Question

An infinite number of charges, each of charge $1\mu C$, are placed on the x-axis with coordinates x=1, 2, 4, 8…$\infty$ If a charge of 1C is kept at the origin, then what is the net force acting on 1C
A. 9000N
B. 12000N
C. 24000N
D. 36000N

Answer 1

As a first step, you could recall the coulomb’s law for two charges. Then you could apply the superposition principle for the system of charges. You could find a geometric progression as a result after taking the common terms out. Solving that you will get the force on the 1C charge at the origin.

Formula used:
Net force due to a system of charges,
${{F}_{net}}=\dfrac{1}{4\pi {{\varepsilon }_{0}}}\sum{\dfrac{{{q}_{i}}{{q}_{j}}}{{{r}_{ij}}^{2}}}$

Complete Step by step solution:
In the question, we have a system of infinite number of charges each with a charge of $1\mu C$. These charges are placed on the x-axis at coordinates x=1, 2, 4, 8…$\infty$. We are asked to find the net force on a charge of magnitude 1C kept at origin due to the system of charges.
We know that the force between two charges is given by the Coulomb’s law which is given by,
$F=\dfrac{1}{4\pi {{\varepsilon }_{0}}}\dfrac{{{q}_{1}}{{q}_{2}}}{{{r}^{2}}}$

Now when we have a system of charges, the net force on a charge due to that system would be given by the sum of the forces due to each individual charge. This is called the superposition principle.
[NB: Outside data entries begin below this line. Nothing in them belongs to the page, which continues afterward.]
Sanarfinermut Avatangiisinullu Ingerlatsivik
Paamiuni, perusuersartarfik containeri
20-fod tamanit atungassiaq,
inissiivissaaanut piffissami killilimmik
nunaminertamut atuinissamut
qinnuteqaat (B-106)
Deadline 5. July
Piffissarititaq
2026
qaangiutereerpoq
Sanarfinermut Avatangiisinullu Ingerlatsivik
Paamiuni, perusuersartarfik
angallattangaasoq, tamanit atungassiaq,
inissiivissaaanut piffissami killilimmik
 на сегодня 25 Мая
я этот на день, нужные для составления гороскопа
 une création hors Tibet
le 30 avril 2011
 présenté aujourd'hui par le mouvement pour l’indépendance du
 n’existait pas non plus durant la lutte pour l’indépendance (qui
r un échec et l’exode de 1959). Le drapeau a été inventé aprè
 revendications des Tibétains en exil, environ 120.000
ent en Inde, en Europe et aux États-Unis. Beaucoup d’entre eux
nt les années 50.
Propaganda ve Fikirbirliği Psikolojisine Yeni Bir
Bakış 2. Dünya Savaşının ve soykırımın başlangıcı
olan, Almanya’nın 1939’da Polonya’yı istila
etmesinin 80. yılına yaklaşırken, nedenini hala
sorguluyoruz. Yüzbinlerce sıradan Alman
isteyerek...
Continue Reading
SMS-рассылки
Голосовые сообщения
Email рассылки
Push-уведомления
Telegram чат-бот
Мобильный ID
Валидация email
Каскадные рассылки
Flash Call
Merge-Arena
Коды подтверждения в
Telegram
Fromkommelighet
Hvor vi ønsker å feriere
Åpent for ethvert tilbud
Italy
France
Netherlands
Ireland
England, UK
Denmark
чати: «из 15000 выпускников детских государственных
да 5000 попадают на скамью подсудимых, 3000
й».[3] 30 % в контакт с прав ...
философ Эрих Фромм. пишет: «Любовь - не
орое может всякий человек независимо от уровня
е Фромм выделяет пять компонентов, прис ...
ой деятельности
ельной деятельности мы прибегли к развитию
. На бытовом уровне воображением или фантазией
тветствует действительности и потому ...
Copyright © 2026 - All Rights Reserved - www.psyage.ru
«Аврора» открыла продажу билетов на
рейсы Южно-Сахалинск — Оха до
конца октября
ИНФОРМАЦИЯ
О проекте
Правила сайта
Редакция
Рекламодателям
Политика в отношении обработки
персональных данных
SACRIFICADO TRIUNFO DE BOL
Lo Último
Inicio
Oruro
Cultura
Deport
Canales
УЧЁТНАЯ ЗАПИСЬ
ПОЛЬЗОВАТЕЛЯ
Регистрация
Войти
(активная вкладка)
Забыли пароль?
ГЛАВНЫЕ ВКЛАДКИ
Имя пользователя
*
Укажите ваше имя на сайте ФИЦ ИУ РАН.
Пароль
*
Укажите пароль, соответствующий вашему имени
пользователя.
Therefore, the net charge would be given by,
${{F}_{net}}=\dfrac{1}{4\pi {{\varepsilon }_{0}}}\sum{\dfrac{{{q}_{i}}{{q}_{j}}}{{{r}_{ij}}^{2}}}$
$\Rightarrow {{F}_{net}}=9\times {{10}^{9}}\times {{10}^{-6}}\left( \dfrac{1}{{{1}^{2}}}+\dfrac{1}{{{2}^{2}}}+\dfrac{1}{{{4}^{2}}}+\dfrac{1}{{{8}^{2}}}+... \right)$ …………………………………. (1)

We see that, $\left( \dfrac{1}{{{1}^{2}}}+\dfrac{1}{{{2}^{2}}}+\dfrac{1}{{{4}^{2}}}+\dfrac{1}{{{8}^{2}}}+... \right)$is a geometric progression and its sum can be given by,
$SU{{M}_{GP}}=\dfrac{a}{1-r}$
Where, $a$ is the first term and r is the common ratio.
$r=\dfrac{\dfrac{1}{4}}{1}=\dfrac{1}{4}$

So the sum of the GP would be,
$SU{{M}_{GP}}=\dfrac{1}{1-\dfrac{1}{4}}$
$\Rightarrow SU{{M}_{GP}}=\dfrac{4}{3}$ ………………………………………… (2)

Substituting (2) in equation (1), we get,
${{F}_{net}}=9\times {{10}^{9}}\times {{10}^{-6}}\times \dfrac{4}{3}$
$\therefore {{F}_{net}}=12000N$

Therefore, we found the net force on the 1C charge placed at the origin due to the given system of charges would be 12000N.

Hence, option B is the correct answer.

Note:
While substituting the charges we have taken the common term outside which is ${{10}^{-6}}C$. While taking the sum of the geometric progression we mentioned a term common ratio. The common ratio is the ratio between two consecutive terms of a geometric progression. Also, the expression for the sum of GP is taken for progression with a common ratio that is less than 1 and more than -1 except 0.